特に、肝臓に働きかける作用を持ち、胆汁酸の分泌を促成するそうです。
あと、肝細胞の再生促進作用、細胞膜安定化作用、もあると言われます。
ラットを使った実験で、「タウリン」を投与したラットと、投与していないラットに、濃度15%のアルコールを飲ませ、2時間後に血中アルコール濃度を測定するという実験が行われたそうです。
「タウリン」を投与したラットの方が、アルコールを早く分解していたそうです。
アルコールは、肝臓内で、アセトアルデヒドに分解され、さらに酵素によって、無害な酢酸へと代謝されます。

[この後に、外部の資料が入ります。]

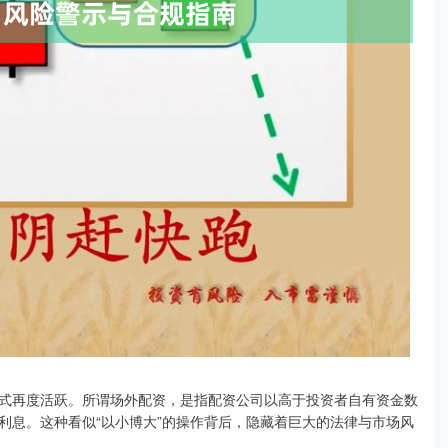
式再度活跃。所谓场外配资，是指配资公司以高于投资者自有资金数
利息。这种看似“以小博大”的操作背后，隐藏着巨大的法律与市场风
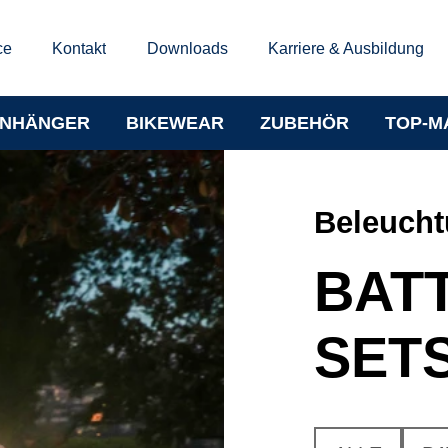
ce
Kontakt
Downloads
Karriere & Ausbildung
NHÄNGER
BIKEWEAR
ZUBEHÖR
TOP-M
Beleuch
BAT
SET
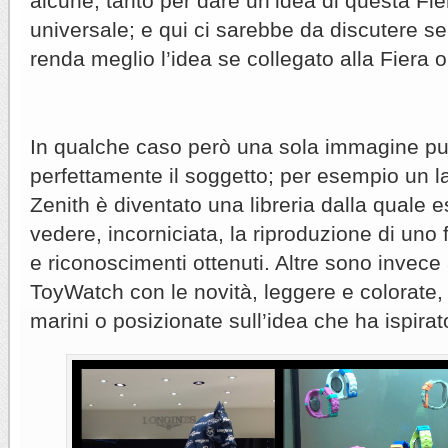
alcune, tanto per dare un’idea di questa Fi
universale; e qui ci sarebbe da discutere se
renda meglio l’idea se collegato alla Fiera
In qualche caso però una sola immagine p
perfettamente il soggetto; per esempio un la
Zenith è diventato una libreria dalla quale 
vedere, incorniciata, la riproduzione di uno f
e riconoscimenti ottenuti. Altre sono invec
ToyWatch con le novità, leggere e colorate,
marini o posizionate sull’idea che ha ispirat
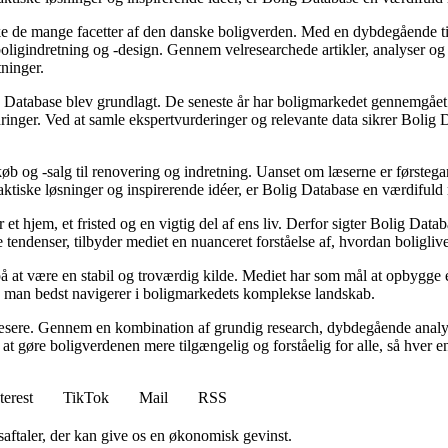
rske de mange facetter af den danske boligverden. Med en dybdegående ti
r boligindretning og -design. Gennem velresearchede artikler, analyser 
tninger.
g Database blev grundlagt. De seneste år har boligmarkedet gennemgået 
inger. Ved at samle ekspertvurderinger og relevante data sikrer Bolig Da
øb og -salg til renovering og indretning. Uanset om læserne er førstegan
raktiske løsninger og inspirerende idéer, er Bolig Database en værdiful
 et hjem, et fristed og en vigtig del af ens liv. Derfor sigter Bolig Dat
 tendenser, tilbyder mediet en nuanceret forståelse af, hvordan boligliv
 på at være en stabil og troværdig kilde. Mediet har som mål at opbygge e
dan man bedst navigerer i boligmarkedets komplekse landskab.
 læsere. Gennem en kombination af grundig research, dybdegående analys
 gøre boligverdenen mere tilgængelig og forståelig for alle, så hver enkel
terest
TikTok
Mail
RSS
saftaler, der kan give os en økonomisk gevinst.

このアセトアルデヒドが、うまく酢酸へと代謝されないと、悪酔いや、二日酔いになります。
この分解作業が、肝臓に負担をかけるのですが、「タウリン」が入ると、酵素の働きが助けられ、アルコールの分解を早め、肝臓の負担を軽減するそうです。
肝臓の排出機能が衰えると、有害ミネラルが体内に溜まりがちになり、疲れやすくなります。

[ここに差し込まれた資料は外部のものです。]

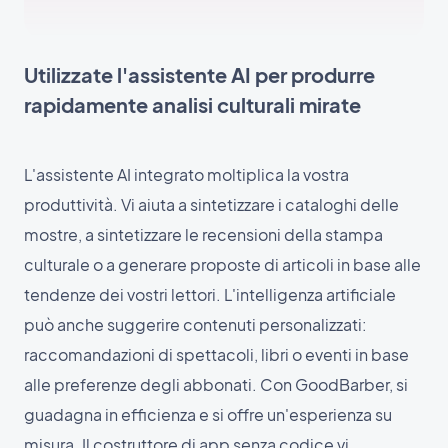
Utilizzate l'assistente AI per produrre
rapidamente analisi culturali mirate
L'assistente AI integrato moltiplica la vostra
produttività. Vi aiuta a sintetizzare i cataloghi delle
mostre, a sintetizzare le recensioni della stampa
culturale o a generare proposte di articoli in base alle
tendenze dei vostri lettori. L'intelligenza artificiale
può anche suggerire contenuti personalizzati:
raccomandazioni di spettacoli, libri o eventi in base
alle preferenze degli abbonati. Con GoodBarber, si
guadagna in efficienza e si offre un'esperienza su
misura. Il costruttore di app senza codice vi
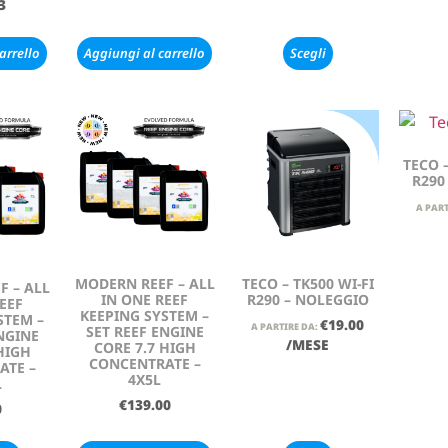
3
arrello
Aggiungi al carrello
Scegli
TECO –
R290
A PART
MODERN REEF – ALL
TECO – TK500 WI-FI
F – ALL
IN ONE REEF
R290 – NOLEGGIO
EEF
KEEPING SYSTEM –
STEM –
€
19.00
A PARTIRE DA:
SET REEF ENGINE
NGINE
/MESE
CORE 7.7 HIGH
HIGH
CONCENTRATE –
ATE –
4X5L
L
€
139.00
0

酵素の働きが低下することで、肌荒れの原因にもなります。
貝の中では、牡蠣が「タウリン」を多く含んでいるそうです。
タウリンを多く含む「牡蠣」
牡蠣は、様々な栄養が多量に含まれる為に、「海のミルク」とも呼ばれます。
ただし、非加熱状態で食べると、食中毒になる危険性もあるので、充分、加熱する必要があります。

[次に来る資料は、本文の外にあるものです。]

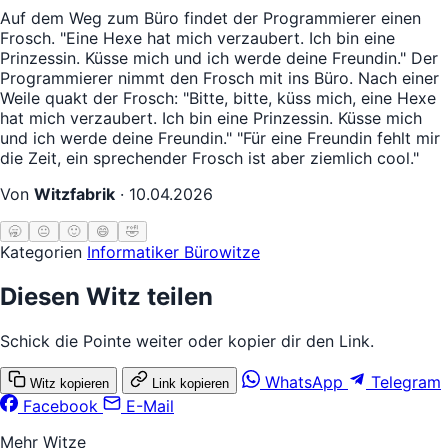
Auf dem Weg zum Büro findet der Programmierer einen
Frosch. "Eine Hexe hat mich verzaubert. Ich bin eine
Prinzessin. Küsse mich und ich werde deine Freundin." Der
Programmierer nimmt den Frosch mit ins Büro. Nach einer
Weile quakt der Frosch: "Bitte, bitte, küss mich, eine Hexe
hat mich verzaubert. Ich bin eine Prinzessin. Küsse mich
und ich werde deine Freundin." "Für eine Freundin fehlt mir
die Zeit, ein sprechender Frosch ist aber ziemlich cool."
Von
Witzfabrik
·
10.04.2026
🥱
😐
🙂
😄
🤣
Kategorien
Informatiker
Bürowitze
Diesen Witz teilen
Schick die Pointe weiter oder kopier dir den Link.
WhatsApp
Telegram
Witz kopieren
Link kopieren
Facebook
E-Mail
Mehr Witze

それから、海老、イカ、タコ、牡蠣ですが、「プリン体」の多い食べ物でもあります。
「プリン体」は、体の中では核酸という細胞の重要な物質の原料となりますが、過剰な摂取は、尿酸の増加をもたらし、痛風の原因となります。
なんでも、ほどほどが良いということです。
あと、お寿司には付き物の、お茶と、ショウガと、ワサビですが、どれも、強い殺菌作用があり、食中毒から体を守ってくれます。
日本食とは、健康の為に、実に良く考えられています。
魚の話に戻りますが、「DHA」と、「EPA」は、野菜や、肉には、ほとんど含まれない栄養素です。
悪玉コレステロールを減らし、善玉コレステロールの働きを助ける効果があります。
魚がどうしても苦手だという人は、サプリで取ることをおすすめします。
日本人の昔の食生活が、健康の秘訣です。